In this blog series, you have covered the following topics:
- What is a neural network and how it learns from data
- What are neurons and layers and how they are connected
- What are activation functions and why they are important
- What are network architectures and how they affect the performance of the model
- How to train a neural network using loss function, gradient descent, and backpropagation
- What are TensorFlow basics and how to use them to create and manipulate tensors
- What are computational graphs and how they represent the operations of a neural network
- What is eager execution and how it enables dynamic computation
- How to use tf.keras to create, compile, fit, evaluate, and predict a neural network model
- How to apply the neural network to the MNIST handwritten digit recognition problem
- How to add a softmax layer and a cross-entropy loss to the model
- How to train and test the model on the MNIST dataset
By following this blog series, you have gained a solid understanding of the fundamentals of deep learning and TensorFlow. You have also developed the skills and confidence to create your own neural network models and apply them to different problems. You have taken the first step towards becoming a deep learning expert!
Of course, there is still much more to learn and explore in the field of deep learning and TensorFlow.

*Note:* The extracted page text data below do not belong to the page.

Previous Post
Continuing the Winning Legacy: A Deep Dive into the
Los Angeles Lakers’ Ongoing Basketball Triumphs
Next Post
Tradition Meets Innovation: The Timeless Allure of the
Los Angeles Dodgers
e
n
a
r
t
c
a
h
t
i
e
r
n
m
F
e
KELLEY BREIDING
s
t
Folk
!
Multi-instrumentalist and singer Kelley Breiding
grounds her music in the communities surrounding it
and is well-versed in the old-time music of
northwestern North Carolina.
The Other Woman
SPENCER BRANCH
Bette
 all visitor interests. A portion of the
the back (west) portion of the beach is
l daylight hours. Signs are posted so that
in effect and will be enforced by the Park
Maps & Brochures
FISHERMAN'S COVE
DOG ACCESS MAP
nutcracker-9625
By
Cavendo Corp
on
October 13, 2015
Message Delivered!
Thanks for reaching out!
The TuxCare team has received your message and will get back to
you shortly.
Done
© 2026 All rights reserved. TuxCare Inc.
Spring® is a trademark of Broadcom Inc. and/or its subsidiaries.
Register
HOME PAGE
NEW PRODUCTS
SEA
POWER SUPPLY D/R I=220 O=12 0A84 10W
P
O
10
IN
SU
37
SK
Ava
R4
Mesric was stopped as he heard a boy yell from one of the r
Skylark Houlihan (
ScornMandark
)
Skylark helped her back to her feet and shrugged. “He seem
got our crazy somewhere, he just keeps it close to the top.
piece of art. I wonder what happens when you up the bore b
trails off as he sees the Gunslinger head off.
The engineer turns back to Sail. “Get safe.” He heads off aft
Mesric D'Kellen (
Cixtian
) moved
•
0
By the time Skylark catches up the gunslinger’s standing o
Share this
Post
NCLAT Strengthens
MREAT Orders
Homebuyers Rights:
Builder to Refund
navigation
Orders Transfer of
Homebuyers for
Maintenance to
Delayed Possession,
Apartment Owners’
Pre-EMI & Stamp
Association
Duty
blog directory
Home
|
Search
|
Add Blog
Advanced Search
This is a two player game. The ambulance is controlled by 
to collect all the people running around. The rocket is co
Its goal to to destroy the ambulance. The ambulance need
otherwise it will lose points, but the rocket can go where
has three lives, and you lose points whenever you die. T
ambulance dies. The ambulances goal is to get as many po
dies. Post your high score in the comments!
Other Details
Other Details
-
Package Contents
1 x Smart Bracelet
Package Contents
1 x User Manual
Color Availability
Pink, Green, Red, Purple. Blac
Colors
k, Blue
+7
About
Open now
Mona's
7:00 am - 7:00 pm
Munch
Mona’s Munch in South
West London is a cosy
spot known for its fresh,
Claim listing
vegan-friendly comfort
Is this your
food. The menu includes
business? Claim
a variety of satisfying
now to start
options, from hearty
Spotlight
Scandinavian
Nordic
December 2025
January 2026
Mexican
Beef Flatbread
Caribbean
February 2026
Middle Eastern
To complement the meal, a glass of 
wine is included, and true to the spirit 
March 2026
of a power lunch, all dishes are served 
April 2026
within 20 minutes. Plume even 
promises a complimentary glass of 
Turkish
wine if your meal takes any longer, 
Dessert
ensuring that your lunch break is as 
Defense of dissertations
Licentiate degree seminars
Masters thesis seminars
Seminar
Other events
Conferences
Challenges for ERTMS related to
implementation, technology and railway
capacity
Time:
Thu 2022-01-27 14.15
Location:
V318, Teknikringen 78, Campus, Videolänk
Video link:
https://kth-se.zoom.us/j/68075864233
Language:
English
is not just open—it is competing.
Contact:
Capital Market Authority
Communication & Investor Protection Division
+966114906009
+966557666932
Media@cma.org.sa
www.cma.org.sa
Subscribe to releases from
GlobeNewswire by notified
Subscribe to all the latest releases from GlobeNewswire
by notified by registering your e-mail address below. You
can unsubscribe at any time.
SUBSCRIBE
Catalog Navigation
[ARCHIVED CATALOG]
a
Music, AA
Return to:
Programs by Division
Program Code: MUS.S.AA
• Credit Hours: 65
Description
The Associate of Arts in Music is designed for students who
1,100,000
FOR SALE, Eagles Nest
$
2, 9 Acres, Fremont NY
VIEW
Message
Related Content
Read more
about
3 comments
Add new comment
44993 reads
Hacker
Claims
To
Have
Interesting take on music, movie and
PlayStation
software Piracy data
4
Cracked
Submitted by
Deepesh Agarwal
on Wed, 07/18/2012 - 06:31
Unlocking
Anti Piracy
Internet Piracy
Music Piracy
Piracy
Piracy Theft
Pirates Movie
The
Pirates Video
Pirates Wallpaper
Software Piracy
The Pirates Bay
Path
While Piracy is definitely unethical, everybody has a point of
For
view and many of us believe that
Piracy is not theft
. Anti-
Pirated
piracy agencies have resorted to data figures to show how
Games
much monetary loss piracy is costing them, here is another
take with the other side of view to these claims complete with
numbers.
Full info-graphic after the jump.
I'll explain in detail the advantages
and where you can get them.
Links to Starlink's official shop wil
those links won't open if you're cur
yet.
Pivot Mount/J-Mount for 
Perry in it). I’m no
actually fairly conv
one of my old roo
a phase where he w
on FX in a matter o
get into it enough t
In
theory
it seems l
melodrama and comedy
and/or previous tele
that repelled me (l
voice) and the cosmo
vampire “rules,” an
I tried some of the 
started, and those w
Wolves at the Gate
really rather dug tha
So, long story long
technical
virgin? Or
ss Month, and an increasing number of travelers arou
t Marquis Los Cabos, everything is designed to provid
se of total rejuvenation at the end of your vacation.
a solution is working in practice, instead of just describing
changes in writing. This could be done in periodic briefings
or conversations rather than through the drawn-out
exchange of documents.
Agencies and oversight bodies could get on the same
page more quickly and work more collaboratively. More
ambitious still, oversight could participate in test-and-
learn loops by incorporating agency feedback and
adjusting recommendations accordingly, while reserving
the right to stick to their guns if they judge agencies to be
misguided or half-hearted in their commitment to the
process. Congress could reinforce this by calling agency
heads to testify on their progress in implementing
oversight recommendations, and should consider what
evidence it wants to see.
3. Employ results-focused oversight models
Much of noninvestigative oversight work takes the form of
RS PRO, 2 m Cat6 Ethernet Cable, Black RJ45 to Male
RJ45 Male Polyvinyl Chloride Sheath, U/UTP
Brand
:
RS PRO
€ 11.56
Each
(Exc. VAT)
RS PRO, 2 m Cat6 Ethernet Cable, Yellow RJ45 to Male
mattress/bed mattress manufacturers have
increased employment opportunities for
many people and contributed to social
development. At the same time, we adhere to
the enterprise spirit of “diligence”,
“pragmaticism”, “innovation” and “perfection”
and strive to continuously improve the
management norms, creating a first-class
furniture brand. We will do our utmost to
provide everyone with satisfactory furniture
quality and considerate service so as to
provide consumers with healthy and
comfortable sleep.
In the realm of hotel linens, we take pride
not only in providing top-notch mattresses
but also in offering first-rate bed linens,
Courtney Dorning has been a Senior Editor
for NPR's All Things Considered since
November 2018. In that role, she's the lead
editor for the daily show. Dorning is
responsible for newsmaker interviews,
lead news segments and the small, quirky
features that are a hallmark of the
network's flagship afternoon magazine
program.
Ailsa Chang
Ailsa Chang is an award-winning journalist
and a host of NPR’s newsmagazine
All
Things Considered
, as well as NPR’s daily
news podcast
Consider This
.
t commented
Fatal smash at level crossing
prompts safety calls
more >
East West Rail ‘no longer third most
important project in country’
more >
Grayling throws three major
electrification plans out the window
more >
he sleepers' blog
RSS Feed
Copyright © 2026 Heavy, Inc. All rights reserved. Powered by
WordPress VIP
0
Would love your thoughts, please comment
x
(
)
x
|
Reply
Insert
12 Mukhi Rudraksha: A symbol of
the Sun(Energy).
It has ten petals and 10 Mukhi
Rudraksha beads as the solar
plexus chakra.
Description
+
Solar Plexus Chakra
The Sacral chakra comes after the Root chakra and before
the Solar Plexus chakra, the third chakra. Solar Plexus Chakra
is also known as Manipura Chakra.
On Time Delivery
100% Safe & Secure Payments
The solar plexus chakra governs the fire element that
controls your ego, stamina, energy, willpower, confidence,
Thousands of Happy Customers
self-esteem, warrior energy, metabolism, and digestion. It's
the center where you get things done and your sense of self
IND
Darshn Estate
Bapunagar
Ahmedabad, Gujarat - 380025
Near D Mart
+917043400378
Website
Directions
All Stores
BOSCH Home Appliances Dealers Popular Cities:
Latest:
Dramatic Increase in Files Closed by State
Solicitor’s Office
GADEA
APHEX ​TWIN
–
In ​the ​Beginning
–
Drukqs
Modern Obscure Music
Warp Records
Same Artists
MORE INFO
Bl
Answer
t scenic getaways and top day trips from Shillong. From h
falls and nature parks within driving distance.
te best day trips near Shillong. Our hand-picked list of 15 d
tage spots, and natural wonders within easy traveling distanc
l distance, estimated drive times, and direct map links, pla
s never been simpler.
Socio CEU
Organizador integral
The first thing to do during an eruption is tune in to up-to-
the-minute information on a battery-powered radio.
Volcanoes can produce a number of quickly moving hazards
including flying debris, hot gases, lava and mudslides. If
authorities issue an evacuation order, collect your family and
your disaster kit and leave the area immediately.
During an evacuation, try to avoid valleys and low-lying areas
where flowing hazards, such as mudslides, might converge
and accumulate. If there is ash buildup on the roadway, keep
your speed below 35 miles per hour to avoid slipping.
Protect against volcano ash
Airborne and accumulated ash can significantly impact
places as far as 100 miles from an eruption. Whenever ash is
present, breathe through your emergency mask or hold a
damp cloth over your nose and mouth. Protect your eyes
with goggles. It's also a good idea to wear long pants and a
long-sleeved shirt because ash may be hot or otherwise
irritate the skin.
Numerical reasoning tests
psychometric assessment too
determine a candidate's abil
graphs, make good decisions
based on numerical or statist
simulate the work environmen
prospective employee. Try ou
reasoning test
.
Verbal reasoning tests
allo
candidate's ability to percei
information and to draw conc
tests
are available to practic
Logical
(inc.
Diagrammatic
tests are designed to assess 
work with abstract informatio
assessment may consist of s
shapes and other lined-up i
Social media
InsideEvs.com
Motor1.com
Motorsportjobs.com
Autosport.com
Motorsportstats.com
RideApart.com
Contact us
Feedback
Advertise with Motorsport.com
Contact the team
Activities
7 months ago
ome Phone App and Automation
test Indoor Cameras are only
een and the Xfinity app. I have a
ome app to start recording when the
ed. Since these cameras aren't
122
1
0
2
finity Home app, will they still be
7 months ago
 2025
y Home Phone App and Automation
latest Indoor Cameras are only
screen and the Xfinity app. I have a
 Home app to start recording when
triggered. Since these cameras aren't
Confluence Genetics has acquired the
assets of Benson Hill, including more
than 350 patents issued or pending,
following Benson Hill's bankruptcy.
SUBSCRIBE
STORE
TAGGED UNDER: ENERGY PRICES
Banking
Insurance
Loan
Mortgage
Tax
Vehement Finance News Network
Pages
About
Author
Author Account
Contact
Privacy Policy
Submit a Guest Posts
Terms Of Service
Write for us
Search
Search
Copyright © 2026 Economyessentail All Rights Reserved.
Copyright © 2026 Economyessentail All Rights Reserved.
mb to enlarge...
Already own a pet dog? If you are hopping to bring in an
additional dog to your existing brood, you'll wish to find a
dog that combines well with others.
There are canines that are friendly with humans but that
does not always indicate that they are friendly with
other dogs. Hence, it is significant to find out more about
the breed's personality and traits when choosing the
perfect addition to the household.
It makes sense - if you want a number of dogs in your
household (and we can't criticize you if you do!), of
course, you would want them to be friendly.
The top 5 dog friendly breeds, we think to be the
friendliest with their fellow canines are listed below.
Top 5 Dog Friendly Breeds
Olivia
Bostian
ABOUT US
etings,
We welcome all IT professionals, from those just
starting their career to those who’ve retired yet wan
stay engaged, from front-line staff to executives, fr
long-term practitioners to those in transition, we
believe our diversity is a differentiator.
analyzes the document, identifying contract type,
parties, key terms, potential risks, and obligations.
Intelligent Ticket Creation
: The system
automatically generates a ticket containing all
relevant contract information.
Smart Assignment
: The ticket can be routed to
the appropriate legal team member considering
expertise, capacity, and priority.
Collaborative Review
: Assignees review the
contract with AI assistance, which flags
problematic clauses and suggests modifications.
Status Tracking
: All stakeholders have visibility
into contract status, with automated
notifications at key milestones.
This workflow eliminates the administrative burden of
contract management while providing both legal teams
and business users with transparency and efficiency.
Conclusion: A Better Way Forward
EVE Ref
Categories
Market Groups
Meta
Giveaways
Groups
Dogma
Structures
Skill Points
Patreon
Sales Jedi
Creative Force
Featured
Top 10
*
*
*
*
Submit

If you want to continue your learning journey, here are some resources that you can check out:
- TensorFlow Tutorials: A collection of tutorials that cover various topics and applications of TensorFlow, such as computer vision, natural language processing, generative models, and more.
- TensorFlow Guide: A comprehensive guide that explains the concepts and features of TensorFlow in depth, such as tensors, variables, graphs, functions, Keras, customizing models, and more.
- TensorFlow API Reference: A detailed reference that documents the classes, methods, functions, and modules of TensorFlow, with examples and explanations.
- Deep Learning Specialization: A series of online courses that teach the foundations and applications of deep learning, such as neural networks, convolutional neural networks, recurrent neural networks, natural language processing, and more.
- Deep Learning Book: A textbook that covers the theory and practice of deep learning, such as linear algebra, probability, optimization, machine learning, deep feedforward networks, regularization, optimization algorithms, convolutional networks, sequence modeling, and more.
We hope that you have enjoyed this blog series and learned a lot from it. Thank you for reading and happy learning!